Personal information
- Full name: Bradley Scott Willock
- Born: 15 September 1962 (age 62) Edmonton, Alberta, Canada
- Height: 199 cm (6 ft 6 in)
- Weight: 92 kg (203 lb)

Volleyball information
- Number: 1 (national team)

National team
| 1990 | Canada |

= Brad Willock =

Canadian volleyball player

Bradley Scott Willock (born September 15, 1962 in Edmonton, Alberta) is a former Olympic and CIAU All-Canadian volleyball player.

Willock was a two-time CIAU All-Canadian playing with the University of British Columbia Thunderbirds, in 1981-2 and 1983-4. He was also named a Canada West All-Star in 1981-2, 1982-3, 1983-4, and 1985-6. Willock earned his bachelor's degree in science.

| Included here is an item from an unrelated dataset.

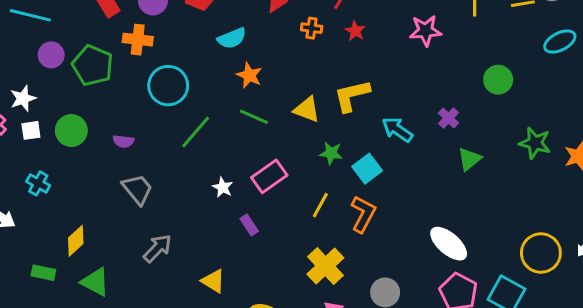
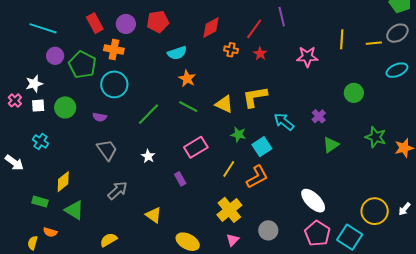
cyan circle: (168, 86) -> (114, 84), moved
white star: (223, 187) -> (148, 156), moved
orange L-shape: (363, 214) -> (257, 177), turned 30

A resident of Richmond, British Columbia (at the time of the Olympics at any rate), Willock played for Canada at the 1992 Summer Olympics. Canada finished the tournament in tenth place.

Willock has worked for the Royal Bank of Canada for over twelve years and is currently a portfolio manager for RBC Asset Management. Upon retiring from the national team he earned a Bachelor of Commerce degree from the University of Calgary.